Tanta gente aspetta invece con somma trepidazione i nuovi episodi di Big Little Lies (su Sky Atlantic dal 18 giugno). Ho visto i primi con una domanda nella testa: ce n’era bisogno? Certo che no. La storia finiva lì dove finiva il romanzo di Liane Moriarty che ha ispirato la serie: c’era un morto, c’erano i colpevoli, è stato bello, addio. Nicole Kidman e Reese Witherspoon, splendide protagoniste e pure produttrici della serie, per un po’ hanno lasciato intendere che lì sarebbe finita per davvero. Poi – vuoi per l’hype, per i tanti premi, per l’obbligo di andare avanti sopracitato – hanno ceduto: ma sì, facciamo pure la seconda stagione. Un’altra domanda: queste nuove puntate funzionano? Certo che sì. Per via di quelle splendide protagoniste, più tutte le altre: Laura Dern, Zoë Kravitz, Shailene Woodley. Per la scrittura: c’è dietro l’autrice del romanzo, ma soprattutto lo showrunner David E. Kelley. Per la regia: prima Jean-Marc Vallée, ora l’intellettual-arty Andrea Arnold. Per la musica: il pubblico, grazie alla sigla, ha scoperto Michael Kiwanuka, ora continua a scaricarsi magnifiche playlist (s’è detto tante volte: è una serie in cui pure i bambini ascoltano solo musica fighissima). Per il design-porn: case fantastiche e dove trovarle. Per la new entry di lusso: Meryl Streep, alias la suocera di Kidman, ha detto sì senza leggere nemmeno una riga di copione, in cambio ha avuto ovviamente carta bianca per fare la gigiona come suo solito, mettersi i denti finti, lanciare urli a tavola. Big Little Lies 2 funziona, principalmente, perché è un racconto di personaggi. Già nella stagione precedente, il giallo c’importava meno delle relazioni tra amiche, e tra mariti e mogli, e tra mamme überperformanti, e tra ex, e tra vicini pettegoli. Big Little Lies 2 lo dichiara fin dalle prime scene: l’azione non c’interessa, c’interessano i caratteri. Del resto, sappiamo pure che le tre sorelle di Čechov a Mosca non ci andranno mai: ma non staremmo a guardarle comunque per sempre?

La seconda stagione è sempre più difficile, esattamente come sono sempre più difficili i secondi capitoli dei film. I critici convengono almeno su tre sequel superiori all’originale: Il padrino – Parte II, Batman – Il ritorno e Toy Story 2. Potrei discuterne, non lo faccio adesso. Con le serie è diverso. Forse quest’anno Fleabag 2 è da considerarsi più riuscita della stagione uno. Killing Eve 2, per restare tra i prodotti dell’acclamatissima Phoebe Waller-Bridge, è un delirio (ma, forse per questo, non sopravvalutato quanto il primo round). The Handmaid’s Tale, giunto addirittura alla terza, era un altro romanzo (di Margaret Atwood, lo sapete) che non avrebbe dovuto continuare: su questo vi rimando agli indignados per le ultime stagioni di Game of Thrones. Ma le vacche vanno munte finché sono grasse, chi se ne importa se lo spettacolo è in fondo irrilevante (crisi degli sceneggiatori). Vuoi non andare avanti con Stranger Things? Ormai mica serve per la storia: serve per la nostalgia dei trenta-quarantenni e per i loro post su Facebook.
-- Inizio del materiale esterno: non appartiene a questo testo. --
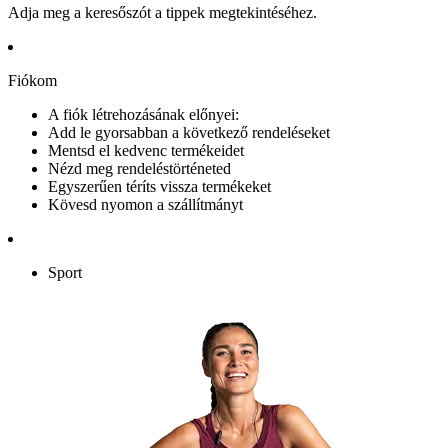
Adja meg a keresőszót a tippek megtekintéséhez.
Fiókom
A fiók létrehozásának előnyei:
Add le gyorsabban a következő rendeléseket
Mentsd el kedvenc termékeidet
Nézd meg rendeléstörténeted
Egyszerűen téríts vissza termékeket
Kövesd nyomon a szállítmányt
Sport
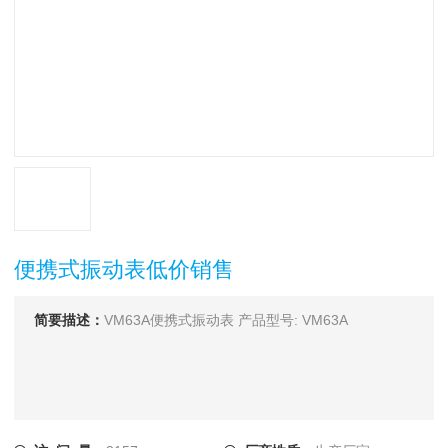
便携式振动表低价销售
简要描述：
VM63A便携式振动表 产品型号: VM63A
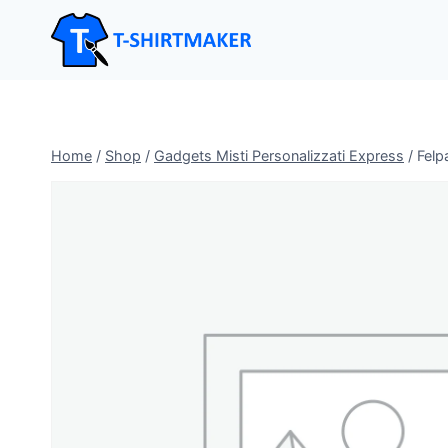
Salta
al
contenuto
Home
/
Shop
/
Gadgets Misti Personalizzati Express
/
Felp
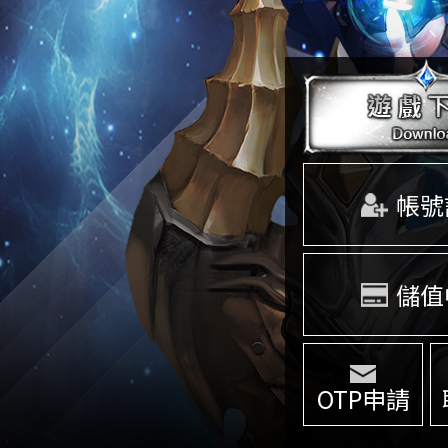
帳號
儲值
OTP申請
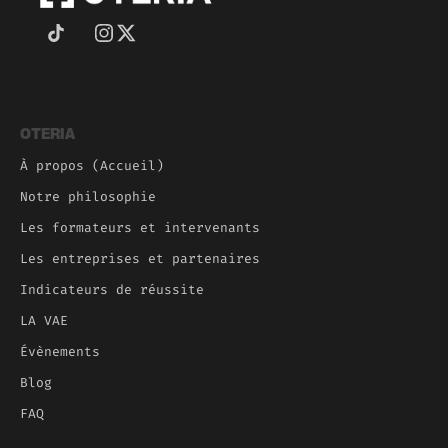
OTERIA
À propos (Accueil)
Notre philosophie
Les formateurs et intervenants
Les entreprises et partenaires
Indicateurs de réussite
LA VAE
Évènements
Blog
FAQ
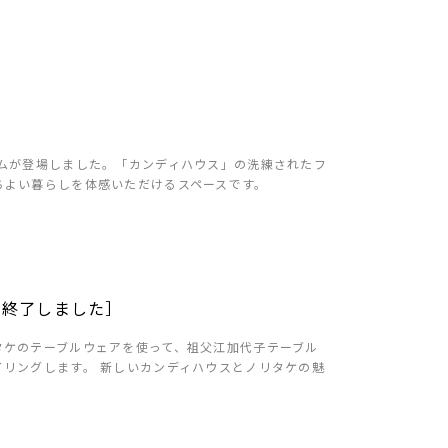
.
ムが登場しました。「カンディハウス」の洗練されたフ
ちよい暮らしを体感いただけるスペースです。
［終了しました］
タケのテーブルウェアを使って、祖父江加代子テーブル
リングします。 新しいカンディハウスとノリタケの魅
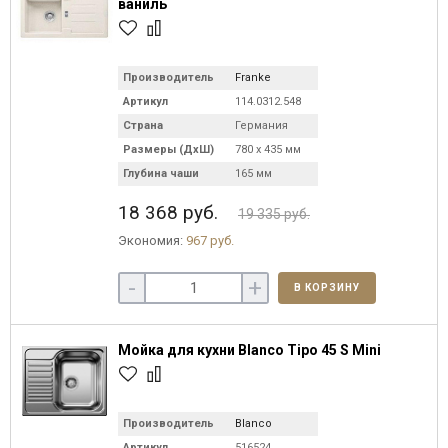
ваниль
Производитель
Franke
Артикул
114.0312.548
Страна
Германия
Размеры (ДхШ)
780 х 435 мм
Глубина чаши
165 мм
18 368 руб.
19 335 руб.
Экономия:
967 руб.
-
+
В КОРЗИНУ
Мойка для кухни Blanco Tipo 45 S Mini
Производитель
Blanco
Артикул
516524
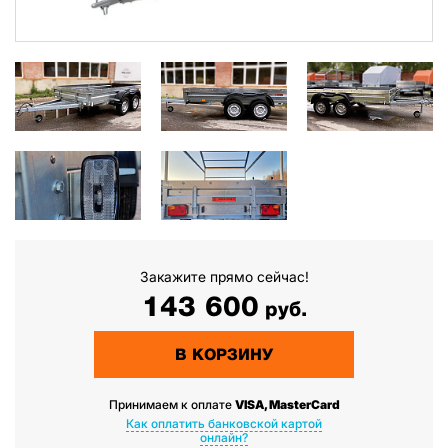
Закажите прямо сейчас!
143 600
руб.
В КОРЗИНУ
Принимаем к оплате
VISA, MasterCard
Как оплатить банковской картой
онлайн?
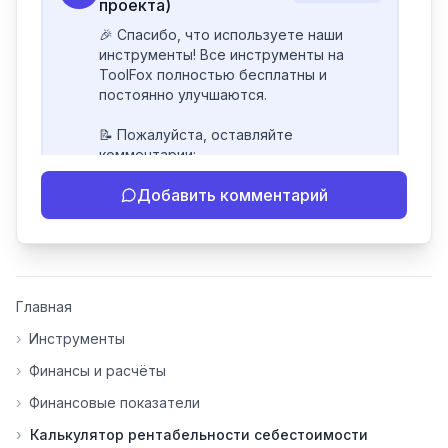
проекта)
🎉 Спасибо, что используете наши 
инструменты! Все инструменты на 
ToolFox полностью бесплатны и 
постоянно улучшаются.

📝 Пожалуйста, оставляйте 
комментарии:

- Если инструмент работает 
Добавить комментарий
некорректно

- Если есть идеи по улучшению

- Поделитесь своим опытом 
использования

👍 Ставьте лайки/дизлайки - это 
Главная
помогает мне понять, какие 
инструменты нуждаются в доработке. 
›
Инструменты
Я обновляю сайт каждую неделю на 
›
Финансы и расчёты
основе вашей обратной связи.

›
Финансовые показатели
⭐ Если вам нравится ToolFox — буду 
›
Калькулятор рентабельности себестоимости
благодарен за отзыв о сайте в 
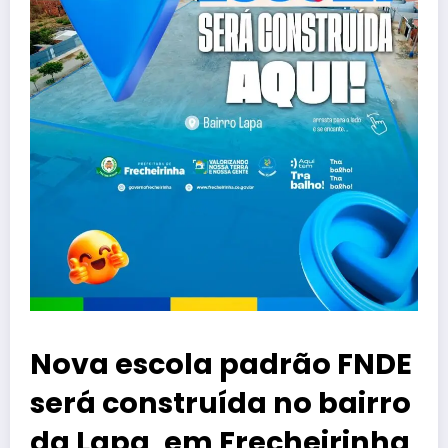
Nova escola padrão FNDE
será construída no bairro
da Lapa, em Frecheirinha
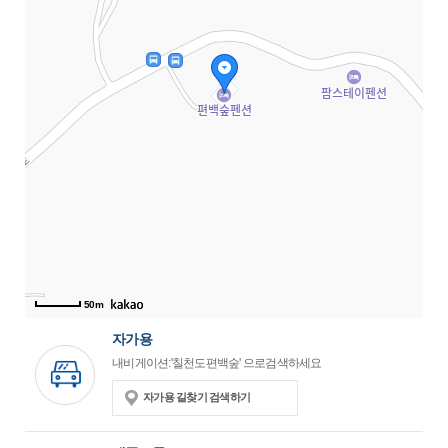
50m
자가용
내비게이션:'칠천도편백숲' 으로검색하세요
자가용 길찾기 검색하기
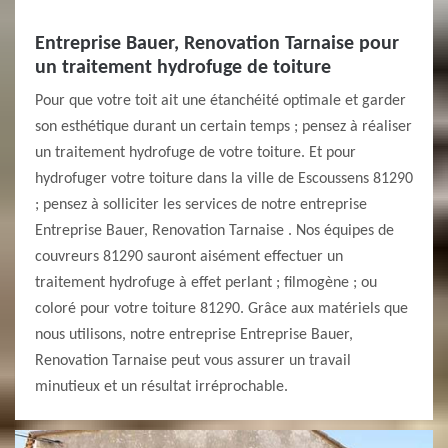
Entreprise Bauer, Renovation Tarnaise pour
un traitement hydrofuge de toiture
Pour que votre toit ait une étanchéité optimale et garder
son esthétique durant un certain temps ; pensez à réaliser
un traitement hydrofuge de votre toiture. Et pour
hydrofuger votre toiture dans la ville de Escoussens 81290
; pensez à solliciter les services de notre entreprise
Entreprise Bauer, Renovation Tarnaise . Nos équipes de
couvreurs 81290 sauront aisément effectuer un
traitement hydrofuge à effet perlant ; filmogène ; ou
coloré pour votre toiture 81290. Grâce aux matériels que
nous utilisons, notre entreprise Entreprise Bauer,
Renovation Tarnaise peut vous assurer un travail
minutieux et un résultat irréprochable.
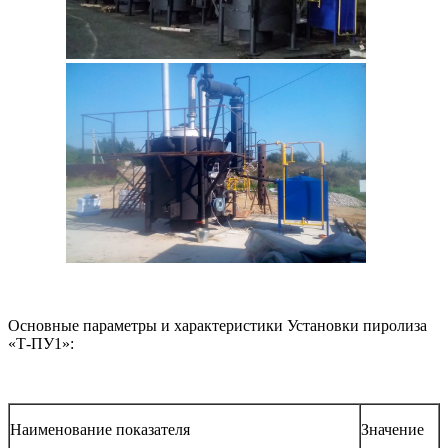
Основные параметры и характеристики Установки пиролиза
«Т-ПУ1»:
Наименование показателя
Значение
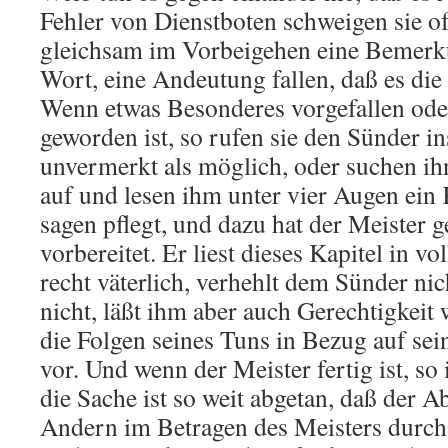
Fehler von Dienstboten schweigen sie o
gleichsam im Vorbeigehen eine Bemerku
Wort, eine Andeutung fallen, daß es d
Wenn etwas Besonderes vorgefallen ode
geworden ist, so rufen sie den Sünder in
unvermerkt als möglich, oder suchen ih
auf und lesen ihm unter vier Augen ein 
sagen pflegt, und dazu hat der Meister g
vorbereitet. Er liest dieses Kapitel in 
recht väterlich, verhehlt dem Sünder nic
nicht, läßt ihm aber auch Gerechtigkeit 
die Folgen seines Tuns in Bezug auf sei
vor. Und wenn der Meister fertig ist, so 
die Sache ist so weit abgetan, daß der A
Andern im Betragen des Meisters durcha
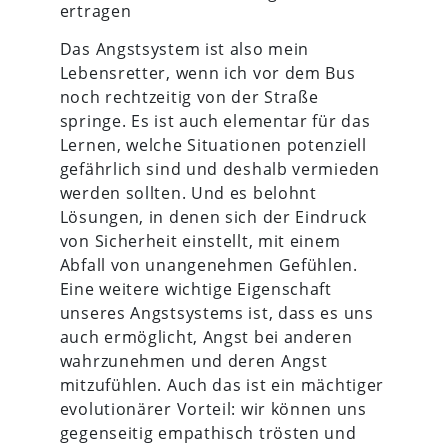
ertragen
Das Angstsystem ist also mein
Lebensretter, wenn ich vor dem Bus
noch rechtzeitig von der Straße
springe. Es ist auch elementar für das
Lernen, welche Situationen potenziell
gefährlich sind und deshalb vermieden
werden sollten. Und es belohnt
Lösungen, in denen sich der Eindruck
von Sicherheit einstellt, mit einem
Abfall von unangenehmen Gefühlen.
Eine weitere wichtige Eigenschaft
unseres Angstsystems ist, dass es uns
auch ermöglicht, Angst bei anderen
wahrzunehmen und deren Angst
mitzufühlen. Auch das ist ein mächtiger
evolutionärer Vorteil: wir können uns
gegenseitig empathisch trösten und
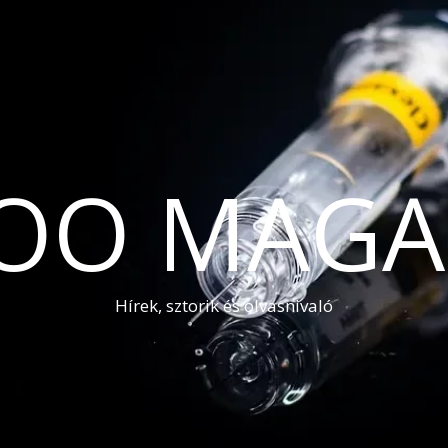
OO MAGA
Hírek, sztorik és olvasnivaló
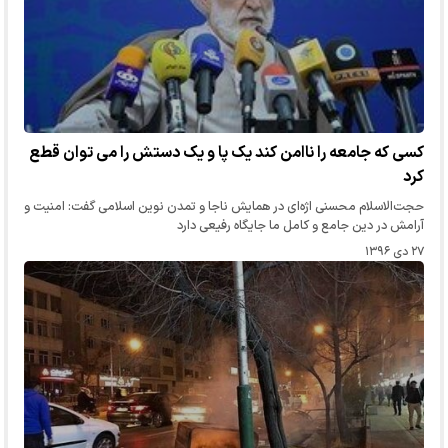
کسی که جامعه را ناامن کند یک پا و یک دستش را می توان قطع
کرد
حجت‌الاسلام محسنی اژه‌ای در همایش ناجا و تمدن نوین اسلامی گفت: امنیت و
آرامش در دین جامع و کامل ما جایگاه رفیعی دارد
۲۷ دی ۱۳۹۶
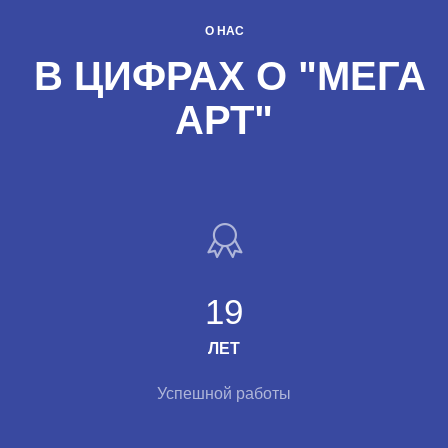
О НАС
В ЦИФРАХ О "МЕГА
АРТ"
19
ЛЕТ
Успешной работы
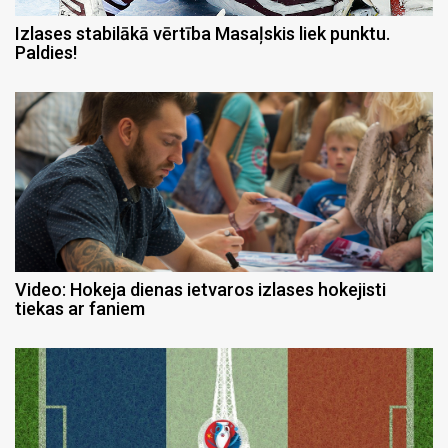
Izlases stabilākā vērtība Masaļskis liek punktu.
Paldies!
Video: Hokeja dienas ietvaros izlases hokejisti
tiekas ar faniem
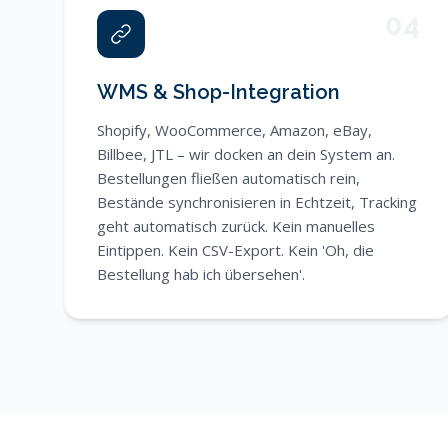
04
WMS & Shop-Integration
Shopify, WooCommerce, Amazon, eBay,
Billbee, JTL – wir docken an dein System an.
Bestellungen fließen automatisch rein,
Bestände synchronisieren in Echtzeit, Tracking
geht automatisch zurück. Kein manuelles
Eintippen. Kein CSV-Export. Kein 'Oh, die
Bestellung hab ich übersehen'.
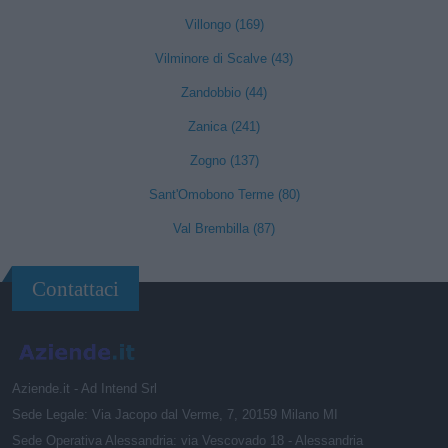
Villongo (169)
Vilminore di Scalve (43)
Zandobbio (44)
Zanica (241)
Zogno (137)
Sant'Omobono Terme (80)
Val Brembilla (87)
Contattaci
Aziende.it - Ad Intend Srl
Sede Legale: Via Jacopo dal Verme, 7, 20159 Milano MI
Sede Operativa Alessandria: via Vescovado 18 - Alessandria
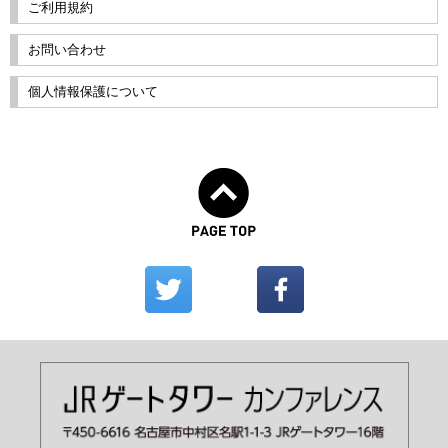
ご利用規約
お問い合わせ
個人情報保護について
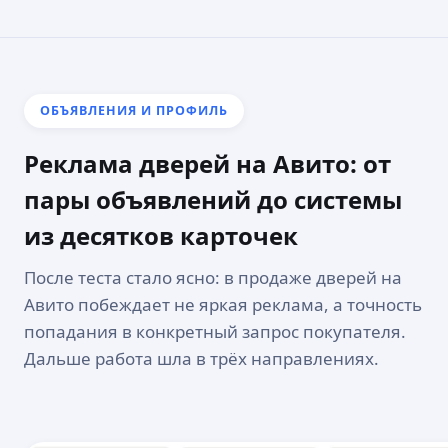
ОБЪЯВЛЕНИЯ И ПРОФИЛЬ
Реклама дверей на Авито: от
пары объявлений до системы
из десятков карточек
После теста стало ясно: в продаже дверей на
Авито побеждает не яркая реклама, а точность
попадания в конкретный запрос покупателя.
Дальше работа шла в трёх направлениях.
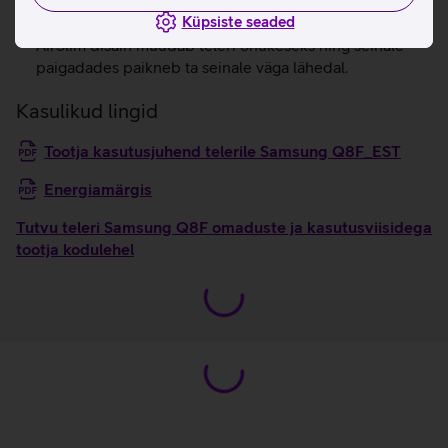
helisisule. AI heliparandus aitab ka väiksemad detailid
Küpsiste seaded
esile tuua.
AirSlim disain muudab teleri õhukeseks ning seinale
paigadades paikneb ta seinale väga lähedal.
Kasulikud lingid
Tootja kasutusjuhend telerile Samsung Q8F_EST
Energiamärgis
Tutvu teleri Samsung Q8F omaduste ja kasutusviisidega
tootja kodulehel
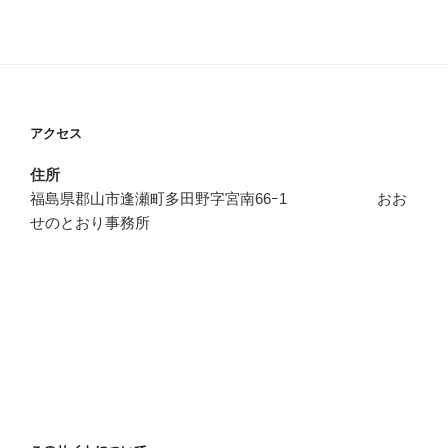
アクセス
住所
福島県郡山市逢瀬町多田野字宮南66ｰ1 おお
せのとおり事務所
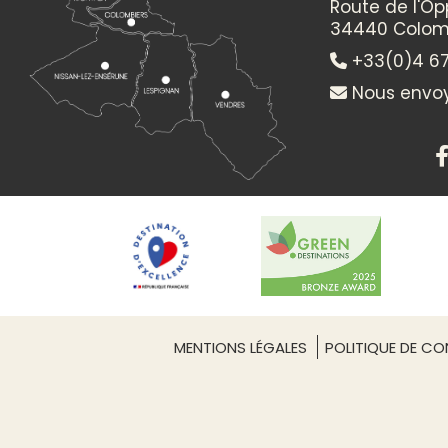
Route de l'O
34440 Colom
+33(0)4 67
Nous envoy
MENTIONS LÉGALES
POLITIQUE DE CON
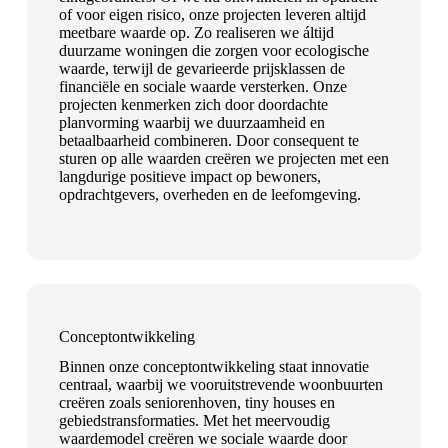
of voor eigen risico, onze projecten leveren altijd
meetbare waarde op. Zo realiseren we áltijd
duurzame woningen die zorgen voor ecologische
waarde, terwijl de gevarieerde prijsklassen de
financiële en sociale waarde versterken. Onze
projecten kenmerken zich door doordachte
planvorming waarbij we duurzaamheid en
betaalbaarheid combineren. Door consequent te
sturen op alle waarden creëren we projecten met een
langdurige positieve impact op bewoners,
opdrachtgevers, overheden en de leefomgeving.
Conceptontwikkeling
Binnen onze conceptontwikkeling staat innovatie
centraal, waarbij we vooruitstrevende woonbuurten
creëren zoals seniorenhoven, tiny houses en
gebiedstransformaties. Met het meervoudig
waardemodel creëren we sociale waarde door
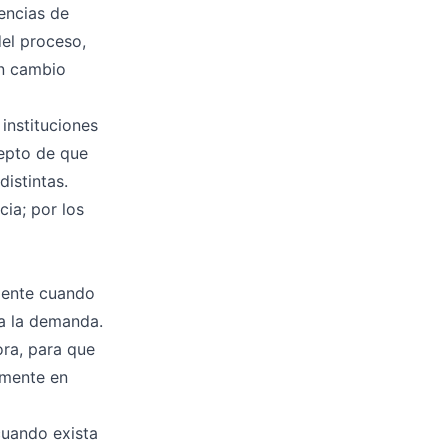
gencias de
el proceso,
un cambio
instituciones
cepto de que
istintas.
ia; por los
amente cuando
 a la demanda.
ora, para que
amente en
cuando exista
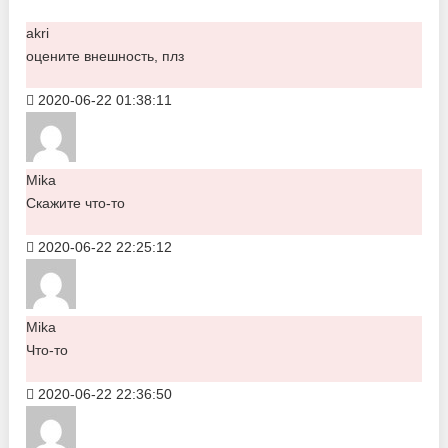
akri
оцените внешность, плз
2020-06-22 01:38:11
Mika
Скажите что-то
2020-06-22 22:25:12
Mika
Что-то
2020-06-22 22:36:50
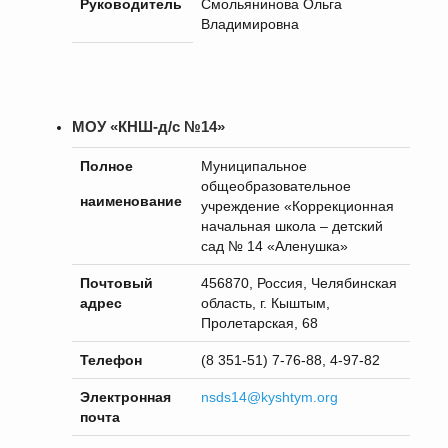
Руководитель
Смольянинова Ольга
Владимировна
МОУ «КНШ-д/с №14»
Пол
ное
Муниципальное
общеобразовательное
наименование
учреждение «Коррекционная
начальная школа – детский
сад № 14 «Аленушка»
Почтовый
456870, Россия, Челябинская
адрес
область, г. Кыштым,
Пролетарская, 68
Телефон
(8 351-51) 7-76-88, 4-97-82
Электронная
nsds14@kyshtym.org
почта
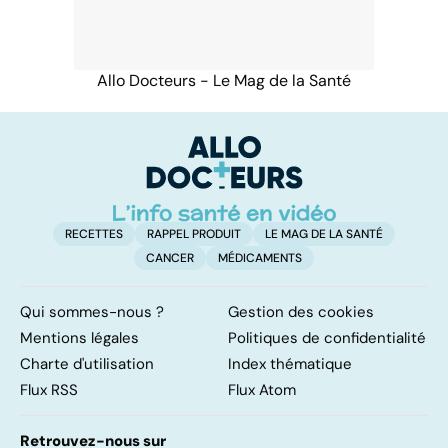
Allo Docteurs - Le Mag de la Santé
RECETTES
RAPPEL PRODUIT
LE MAG DE LA SANTÉ
CANCER
MÉDICAMENTS
Qui sommes-nous ?
Gestion des cookies
Mentions légales
Politiques de confidentialité
Charte d'utilisation
Index thématique
Flux RSS
Flux Atom
Retrouvez-nous sur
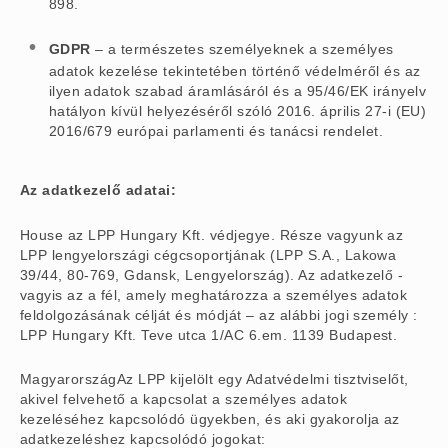
898.
GDPR
– a természetes személyeknek a személyes
adatok kezelése tekintetében történő védelméről és az
ilyen adatok szabad áramlásáról és a 95/46/EK irányelv
hatályon kívül helyezéséről szóló 2016. április 27-i (EU)
2016/679 európai parlamenti és tanácsi rendelet.
Az adatkezelő adatai:
House az LPP Hungary Kft. védjegye. Része vagyunk az
LPP lengyelországi cégcsoportjának (LPP S.A., Lakowa
39/44, 80-769, Gdansk, Lengyelország). Az adatkezelő -
vagyis az a fél, amely meghatározza a személyes adatok
feldolgozásának célját és módját – az alábbi jogi személy :
LPP Hungary Kft. Teve utca 1/AC 6.em. 1139 Budapest.
MagyarországAz LPP kijelölt egy Adatvédelmi tisztviselőt,
akivel felvehető a kapcsolat a személyes adatok
kezeléséhez kapcsolódó ügyekben, és aki gyakorolja az
adatkezeléshez kapcsolódó jogokat:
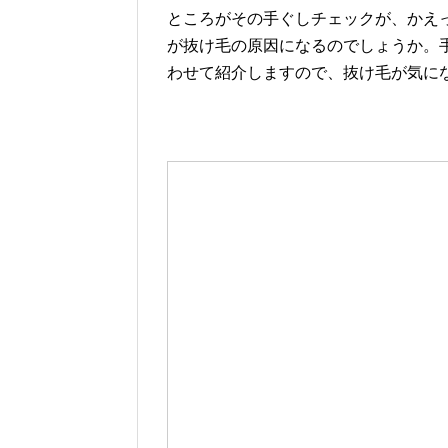
ところがその手ぐしチェックが、かえ
が抜け毛の原因になるのでしょうか。
わせて紹介しますので、抜け毛が気に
Forse per questo – per arginare il rischio di sequel senza motivo e senza mordente – negli ultimi tempi è cresciuto il fenomeno delle cosiddette serie antologiche. Ovvero: grandi contenitori che, ad ogni stagione, cambiano soggetto, ambientazione, cast. Non sempre: Ryan Murphy, uno dei perfezionatori del trend cosiddetto, si porta appresso più o meno gli stessi attori in ogni diversa “testata” (American Horror Story, American Crime Story, Feud, eccetera). La più bella serie antologica dell’anno scorso è The Terror (Amazon Prime Video): marinai ottocenteschi molto conradiani persi nei ghiacci e nell’orrore che scoprono fuori e dentro di sé. Quest’anno il set sarà un campo di prigionia giapponese durante la seconda mondiale. Si può chiamare seconda stagione? Forse no, è tutta un’altra storia. Che sollievo.